1996 installierten die Künstler Gerd Stange und Michael Batz in der Schmuckstraße eine Erinnerungstafel, die auf das Chinesenviertel und dessen Ende durch die Chinesenaktion hinwies. Im September 2012 ersetzte das St. Pauli-Archiv das über die Jahre marode gewordene Schild durch eine Tafel am Grünstreifen der Schmuckstraße Ecke Talstraße.[12]

Gunter Demnig verlegte für 16 Opfer der Chinesenaktion Stolpersteine in der Schmuckstraße und am Hamburger Berg.
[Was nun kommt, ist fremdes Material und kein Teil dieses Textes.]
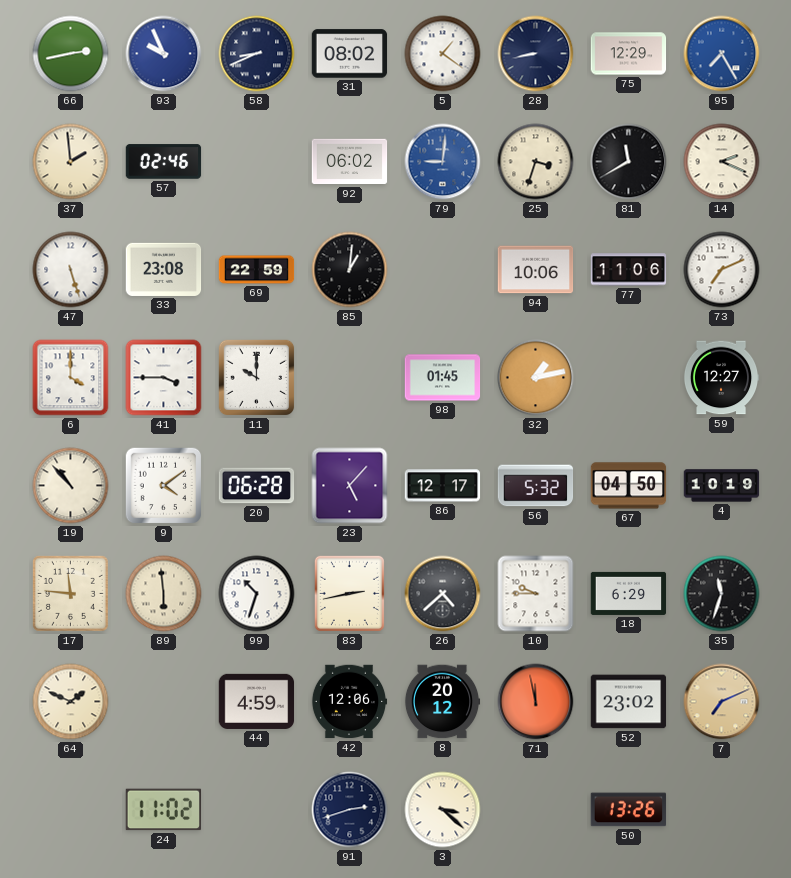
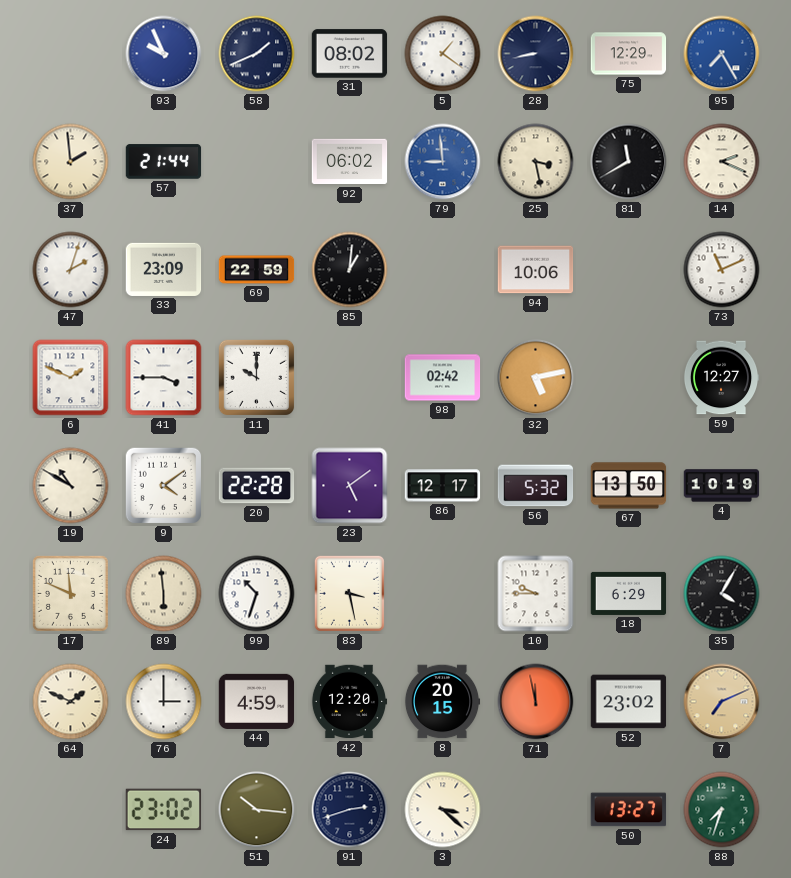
66: 2:43 -> none
58: 8:41 -> 1:41
57: 02:46 -> 21:44
79: 9:01 -> 8:59
25: 3:33 -> 3:28
47: 5:27 -> 2:03
33: 23:08 -> 23:09
77: 11:06 -> none
73: 7:11 -> 11:11
6: 4:00 -> 1:49
98: 01:45 -> 02:42
32: 1:13 -> 5:13
19: 10:53 -> 10:50
20: 06:28 -> 22:28
23: 5:07 -> 5:09
67: 04:50 -> 13:50
17: 11:46 -> 11:49
83: 2:43 -> 3:28
26: 4:38 -> none
35: 11:33 -> 4:05
76: none -> 3:00
42: 12:06 -> 12:20
8: 20:12 -> 20:15
24: 11:02 -> 23:02
51: none -> 10:16
50: 13:26 -> 13:27
88: none -> 7:33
Mit dem Dokumentarfilm Fremde Heimat thematisierten vier Studenten die Geschichte des Hamburger Chinesenviertels, der Chinesenaktion und das Leben von Chong Tin Lam, dem Gründer der Hongkong-Bar.[13] An der Hongkong-Bar befindet sich eine Gedenktafel für Chong Tin Lam.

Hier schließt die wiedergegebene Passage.